Exercise brief = Work through the data below and give the number of lines holding the word "target", without any other text.

Dataset records =
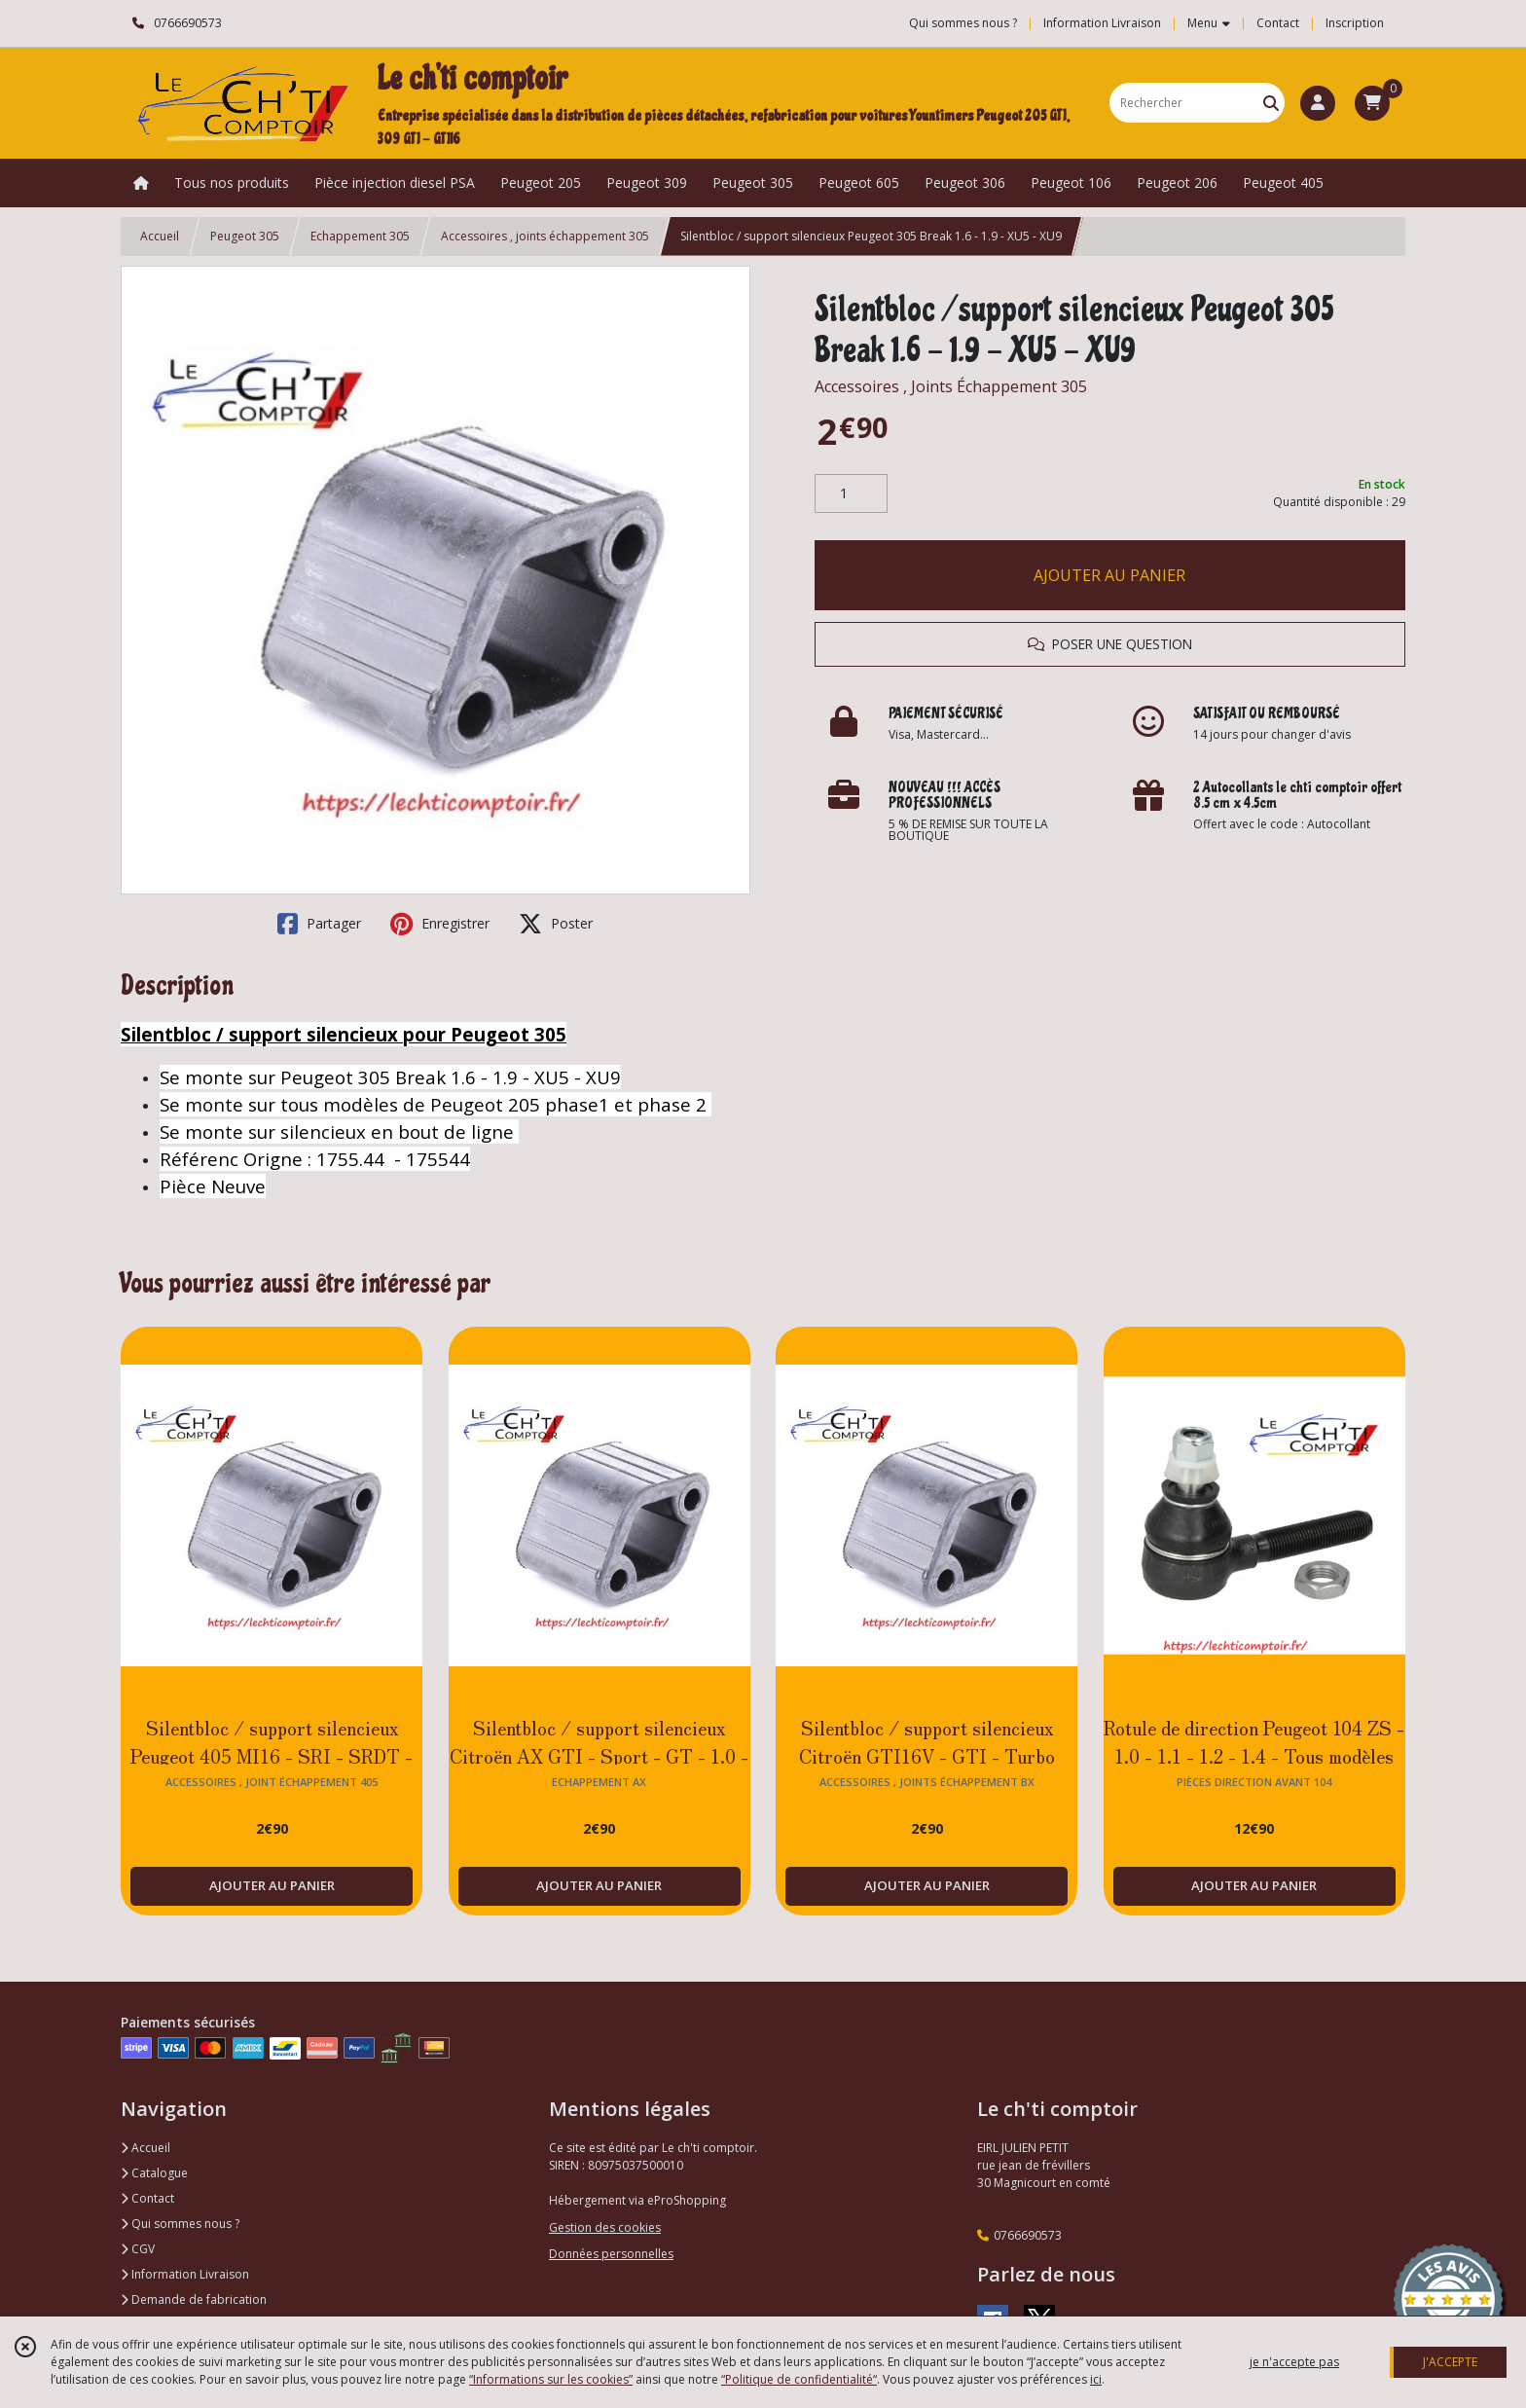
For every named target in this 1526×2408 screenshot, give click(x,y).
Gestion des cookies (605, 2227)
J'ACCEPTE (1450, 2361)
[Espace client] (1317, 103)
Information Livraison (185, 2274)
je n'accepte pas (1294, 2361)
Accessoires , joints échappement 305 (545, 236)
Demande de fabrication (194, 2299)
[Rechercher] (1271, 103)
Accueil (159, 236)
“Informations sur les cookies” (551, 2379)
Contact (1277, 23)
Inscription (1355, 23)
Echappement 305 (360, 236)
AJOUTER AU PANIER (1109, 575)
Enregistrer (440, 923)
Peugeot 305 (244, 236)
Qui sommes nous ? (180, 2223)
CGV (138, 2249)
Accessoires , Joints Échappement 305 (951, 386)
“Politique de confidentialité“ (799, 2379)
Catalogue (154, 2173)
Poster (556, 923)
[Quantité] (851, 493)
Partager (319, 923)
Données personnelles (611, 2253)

---

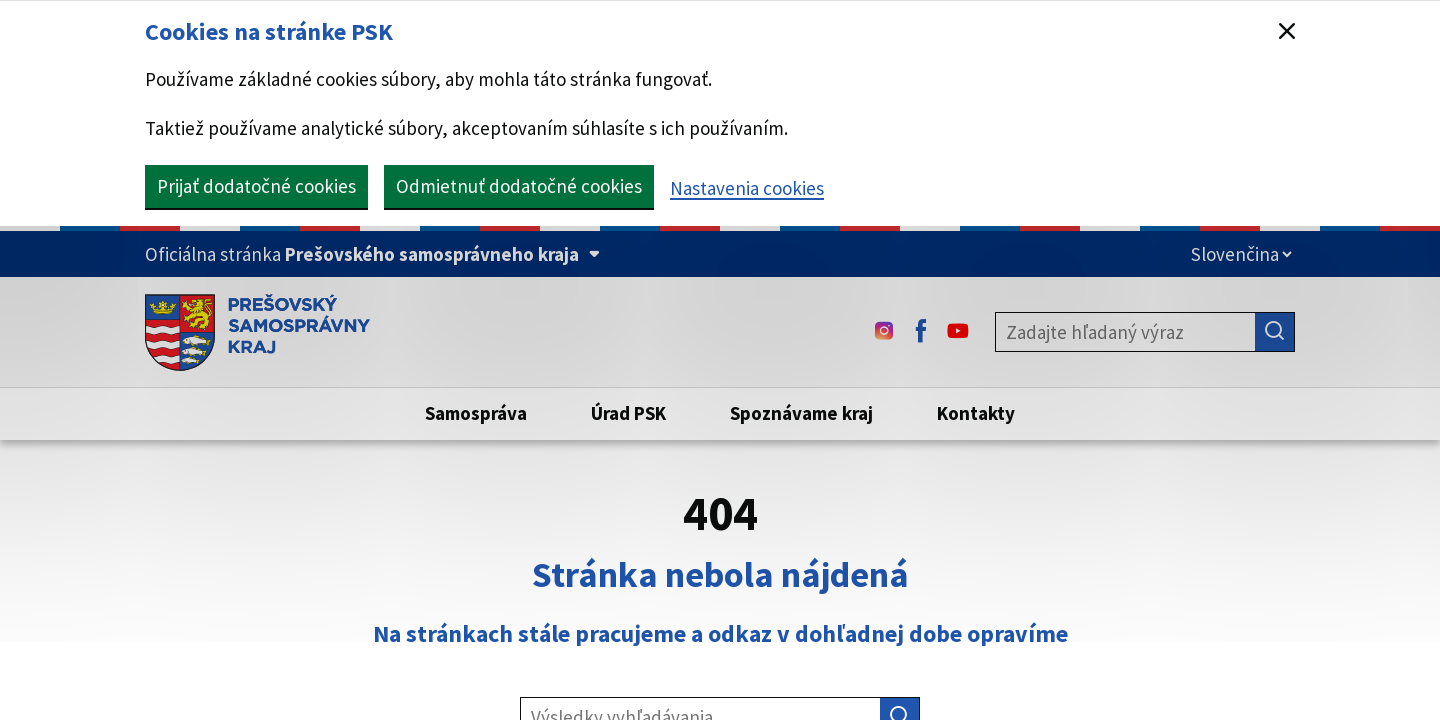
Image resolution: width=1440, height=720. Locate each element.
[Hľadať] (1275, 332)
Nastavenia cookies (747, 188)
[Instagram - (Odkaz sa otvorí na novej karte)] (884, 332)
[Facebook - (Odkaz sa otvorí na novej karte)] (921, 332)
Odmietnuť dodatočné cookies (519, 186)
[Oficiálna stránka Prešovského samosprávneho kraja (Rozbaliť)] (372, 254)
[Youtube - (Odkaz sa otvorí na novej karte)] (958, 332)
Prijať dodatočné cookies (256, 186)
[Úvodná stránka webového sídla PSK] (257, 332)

---

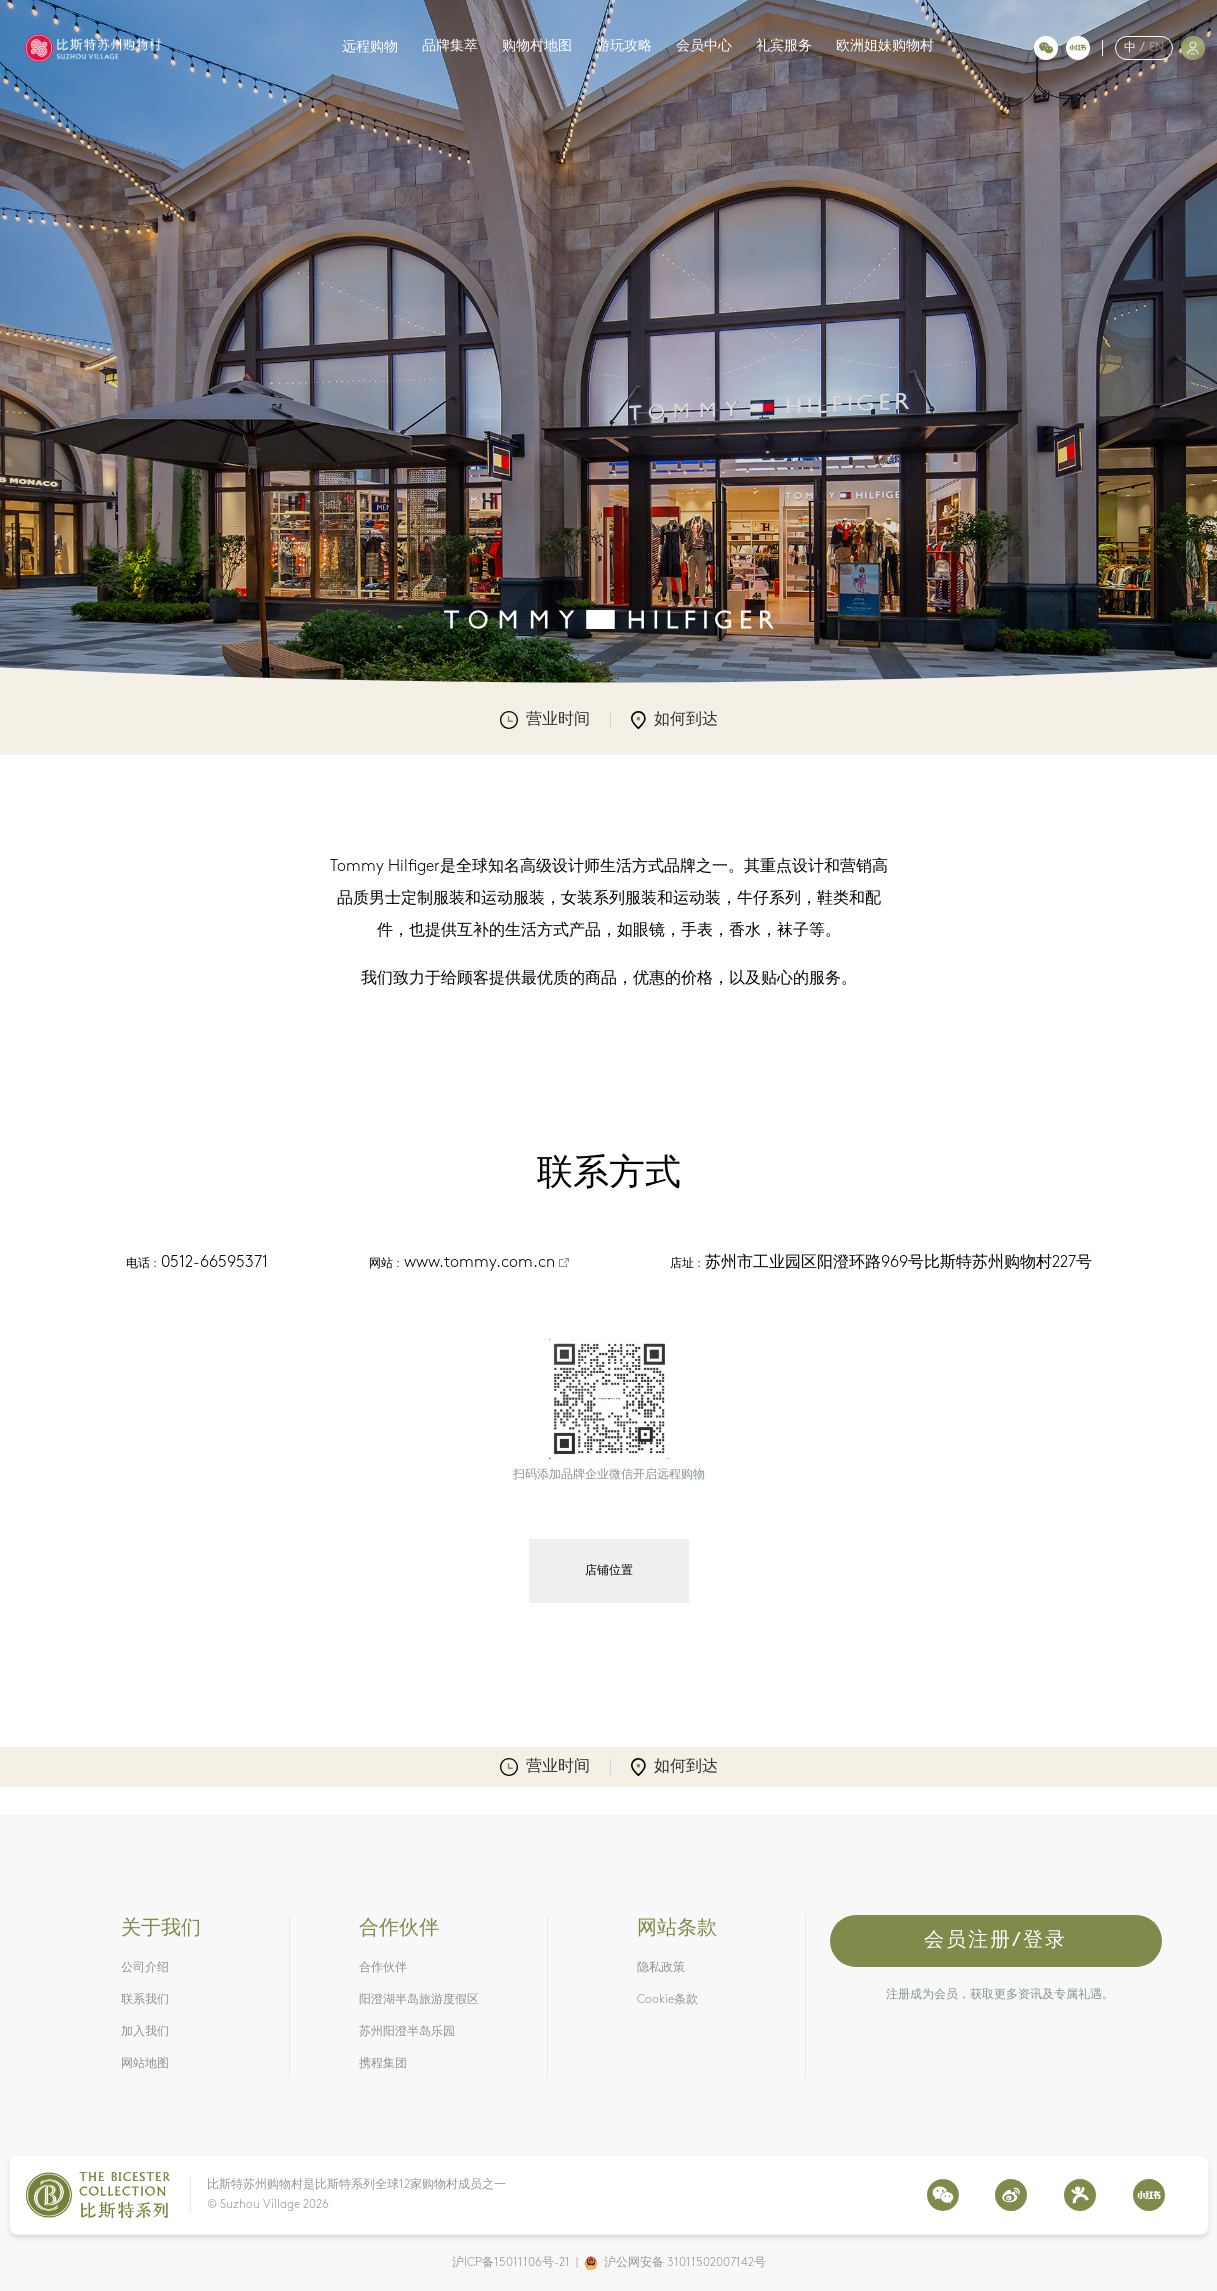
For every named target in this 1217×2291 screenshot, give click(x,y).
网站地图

Result = 2